The courtyard was filled with red chilies and rice grains, sunned on those colourful rugs. The traditional Pahari wooden house added the much needed charm to this picturesque village right in the centre. It was during my recent visit to the Rokeby Manor in Landour, when I got to know about the corn village. The name was so intriguing that I decide to explore it the very first day.
The sound of giggles suddenly became louder as the women returned from the field and indulged in a leisurely chat amongst themselves. Those shimmered smiles of the women and wondering eyes, as if they were asking for my whereabouts. That shyness to start the conversation was evident on their faces.
I could not stay away from joining them in that candid chat without any hesitation. I did not realize when I became a part of them. Talking with the locals and sharing the laughter, I bonded with them so well that I no longer was a stranger in their land anymore.
Nestled on a hilltop in the Tehri Garhwal district in Uttarakhand, Sainji village is one of the prettiest villages I had ever come across. Only 20 km away from the famous tourist destination Mussoorie, the village will amaze you with its hanging golden corns in each house.
The villagers are using unique techniques to preserve it. They have mastered the art of drying the corn within their homes. They first let these corns dry and then preserve the seeds for the next year. While having a conversation with the villagers, I was informed that after harvesting these corns, these are hung in each house and they remain that way throughout the year to cultivate it in the next year.
If you pan around, all one can see are the bunch of corns hung upside down in each corner. Luckily I was there at the right time, since September and October are considered as the harvesting months.
The food habit of any place is conditioned by the weather and also the kind of crops that gets cultivated in the region. After wheat and rice, the maze is the one of the main agricultural crops this region produces. That’s why the use of corn flour is dominant in the kitchen of this region than other places. I don’t wonder anymore, why this village is called Corn Village.
I learnt that many of the luxury hotels in Mussoorie have started taking their guests to the Rural Tours, which includes a visit to corn villages like Sainji and Bhatoli , sampling authentic pahardi cuisines and getting a taste of the true rustic lifestyle of the people. By doing this, they are opening the villages to the world and also creating a kind of curiosity to explore these hidden places. It also helps in enhancing the economic development of these villages in many ways.
As I was strolling around the village, I came across an old woman.

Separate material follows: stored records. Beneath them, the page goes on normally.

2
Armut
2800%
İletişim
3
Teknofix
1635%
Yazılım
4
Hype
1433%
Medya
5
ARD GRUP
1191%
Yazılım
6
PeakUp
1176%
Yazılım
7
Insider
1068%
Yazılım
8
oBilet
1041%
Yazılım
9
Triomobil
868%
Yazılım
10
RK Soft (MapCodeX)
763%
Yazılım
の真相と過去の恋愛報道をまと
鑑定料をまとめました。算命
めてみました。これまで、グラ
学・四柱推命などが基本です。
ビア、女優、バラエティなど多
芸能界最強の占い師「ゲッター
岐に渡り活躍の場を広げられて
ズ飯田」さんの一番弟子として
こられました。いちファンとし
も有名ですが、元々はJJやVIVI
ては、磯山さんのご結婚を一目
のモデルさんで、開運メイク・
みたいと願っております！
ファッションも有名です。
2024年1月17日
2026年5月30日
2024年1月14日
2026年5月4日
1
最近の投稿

Far away from the hue and cry, the alluring landscape to fall back and the bright sunlight to accompany, the aged woman was simply enjoying her hukka.

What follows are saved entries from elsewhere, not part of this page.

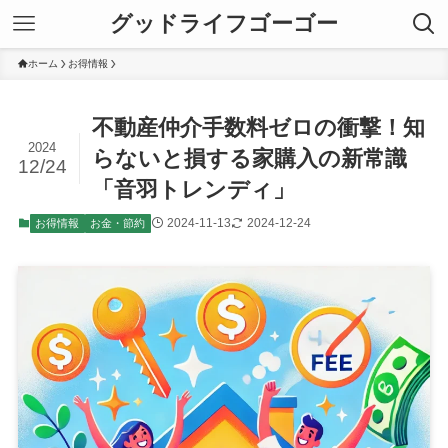
グッドライフゴーゴー
ホーム
お得情報
不動産仲介手数料ゼロの衝撃！知
2024
らないと損する家購入の新常識
12/24
「音羽トレンディ」
2024-11-13
2024-12-24
お得情報
お金・節約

With the traditional attire, wrinkled face, and a gracious smile on her face, made me wonder about the simple pleasures of life. Life seems blissful when you know how to live it without many hassles. When I approached her for a photograph, she was willing to pose for the shutterbug. The selfless love and the graceful smile of that old woman still lingers around me.
I came back with a sweet bundle of smiles on my face. The smiles that speak a lot of my abundant joy that I found in a tiny village like Sainji, far away from the concrete jungles.